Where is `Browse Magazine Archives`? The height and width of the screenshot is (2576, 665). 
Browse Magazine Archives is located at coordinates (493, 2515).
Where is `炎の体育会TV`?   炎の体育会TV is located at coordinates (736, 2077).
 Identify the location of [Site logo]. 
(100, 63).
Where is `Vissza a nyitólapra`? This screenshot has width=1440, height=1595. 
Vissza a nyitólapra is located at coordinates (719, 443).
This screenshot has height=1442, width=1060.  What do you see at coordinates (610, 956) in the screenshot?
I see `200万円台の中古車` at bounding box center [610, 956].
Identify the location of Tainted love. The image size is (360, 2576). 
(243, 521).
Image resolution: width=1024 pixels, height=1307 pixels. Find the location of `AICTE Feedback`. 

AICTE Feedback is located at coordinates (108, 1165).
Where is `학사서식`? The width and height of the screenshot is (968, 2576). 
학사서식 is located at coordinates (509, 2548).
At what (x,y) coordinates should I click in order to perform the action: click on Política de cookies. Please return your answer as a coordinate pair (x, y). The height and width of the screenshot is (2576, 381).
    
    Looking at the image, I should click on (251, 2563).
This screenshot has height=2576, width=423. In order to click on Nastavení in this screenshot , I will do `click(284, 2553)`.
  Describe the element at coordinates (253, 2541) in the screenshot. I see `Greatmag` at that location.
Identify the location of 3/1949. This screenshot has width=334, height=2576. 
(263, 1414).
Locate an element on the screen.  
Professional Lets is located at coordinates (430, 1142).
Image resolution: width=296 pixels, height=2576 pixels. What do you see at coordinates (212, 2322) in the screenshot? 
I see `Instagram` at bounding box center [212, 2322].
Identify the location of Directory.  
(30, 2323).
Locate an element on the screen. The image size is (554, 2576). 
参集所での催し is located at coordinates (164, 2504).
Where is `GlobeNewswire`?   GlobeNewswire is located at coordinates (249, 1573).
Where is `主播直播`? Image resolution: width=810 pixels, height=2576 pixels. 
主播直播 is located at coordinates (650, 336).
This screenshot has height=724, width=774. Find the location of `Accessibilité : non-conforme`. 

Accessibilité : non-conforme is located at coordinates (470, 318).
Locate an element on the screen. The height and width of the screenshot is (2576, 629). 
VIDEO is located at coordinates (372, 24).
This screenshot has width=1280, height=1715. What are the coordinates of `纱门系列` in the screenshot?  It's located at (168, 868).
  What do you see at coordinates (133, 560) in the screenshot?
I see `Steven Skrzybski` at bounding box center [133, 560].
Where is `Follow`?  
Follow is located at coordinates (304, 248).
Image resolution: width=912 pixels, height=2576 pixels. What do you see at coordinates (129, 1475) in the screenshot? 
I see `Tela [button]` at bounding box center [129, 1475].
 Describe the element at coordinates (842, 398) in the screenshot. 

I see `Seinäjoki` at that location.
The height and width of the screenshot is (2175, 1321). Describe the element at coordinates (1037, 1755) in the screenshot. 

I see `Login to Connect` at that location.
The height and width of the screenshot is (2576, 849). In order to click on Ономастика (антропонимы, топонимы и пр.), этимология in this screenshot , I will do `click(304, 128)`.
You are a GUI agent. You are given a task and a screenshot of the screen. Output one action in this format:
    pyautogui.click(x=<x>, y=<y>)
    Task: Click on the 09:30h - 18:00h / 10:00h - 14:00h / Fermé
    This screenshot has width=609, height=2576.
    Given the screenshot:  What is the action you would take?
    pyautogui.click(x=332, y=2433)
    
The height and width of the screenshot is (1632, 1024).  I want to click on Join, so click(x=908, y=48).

______________________________

Copy out each record word for word.

Where is `Browse Magazine Archives`? The height and width of the screenshot is (2576, 665). 
Browse Magazine Archives is located at coordinates (493, 2515).
Where is `炎の体育会TV`?   炎の体育会TV is located at coordinates (736, 2077).
 Identify the location of [Site logo]. 
(100, 63).
Where is `Vissza a nyitólapra`? This screenshot has width=1440, height=1595. 
Vissza a nyitólapra is located at coordinates (719, 443).
This screenshot has height=1442, width=1060.  What do you see at coordinates (610, 956) in the screenshot?
I see `200万円台の中古車` at bounding box center [610, 956].
Identify the location of Tainted love. The image size is (360, 2576). 
(243, 521).
Image resolution: width=1024 pixels, height=1307 pixels. Find the location of `AICTE Feedback`. 

AICTE Feedback is located at coordinates (108, 1165).
Where is `학사서식`? The width and height of the screenshot is (968, 2576). 
학사서식 is located at coordinates (509, 2548).
At what (x,y) coordinates should I click in order to perform the action: click on Política de cookies. Please return your answer as a coordinate pair (x, y). The height and width of the screenshot is (2576, 381).
    
    Looking at the image, I should click on (251, 2563).
This screenshot has height=2576, width=423. In order to click on Nastavení in this screenshot , I will do `click(284, 2553)`.
  Describe the element at coordinates (253, 2541) in the screenshot. I see `Greatmag` at that location.
Identify the location of 3/1949. This screenshot has width=334, height=2576. 
(263, 1414).
Locate an element on the screen.  
Professional Lets is located at coordinates (430, 1142).
Image resolution: width=296 pixels, height=2576 pixels. What do you see at coordinates (212, 2322) in the screenshot? 
I see `Instagram` at bounding box center [212, 2322].
Identify the location of Directory.  
(30, 2323).
Locate an element on the screen. The image size is (554, 2576). 
参集所での催し is located at coordinates (164, 2504).
Where is `GlobeNewswire`?   GlobeNewswire is located at coordinates (249, 1573).
Where is `主播直播`? Image resolution: width=810 pixels, height=2576 pixels. 
主播直播 is located at coordinates (650, 336).
This screenshot has height=724, width=774. Find the location of `Accessibilité : non-conforme`. 

Accessibilité : non-conforme is located at coordinates (470, 318).
Locate an element on the screen. The height and width of the screenshot is (2576, 629). 
VIDEO is located at coordinates (372, 24).
This screenshot has width=1280, height=1715. What are the coordinates of `纱门系列` in the screenshot?  It's located at (168, 868).
  What do you see at coordinates (133, 560) in the screenshot?
I see `Steven Skrzybski` at bounding box center [133, 560].
Where is `Follow`?  
Follow is located at coordinates (304, 248).
Image resolution: width=912 pixels, height=2576 pixels. What do you see at coordinates (129, 1475) in the screenshot? 
I see `Tela [button]` at bounding box center [129, 1475].
 Describe the element at coordinates (842, 398) in the screenshot. 

I see `Seinäjoki` at that location.
The height and width of the screenshot is (2175, 1321). Describe the element at coordinates (1037, 1755) in the screenshot. 

I see `Login to Connect` at that location.
The height and width of the screenshot is (2576, 849). In order to click on Ономастика (антропонимы, топонимы и пр.), этимология in this screenshot , I will do `click(304, 128)`.
You are a GUI agent. You are given a task and a screenshot of the screen. Output one action in this format:
    pyautogui.click(x=<x>, y=<y>)
    Task: Click on the 09:30h - 18:00h / 10:00h - 14:00h / Fermé
    This screenshot has width=609, height=2576.
    Given the screenshot:  What is the action you would take?
    pyautogui.click(x=332, y=2433)
    
The height and width of the screenshot is (1632, 1024).  I want to click on Join, so click(x=908, y=48).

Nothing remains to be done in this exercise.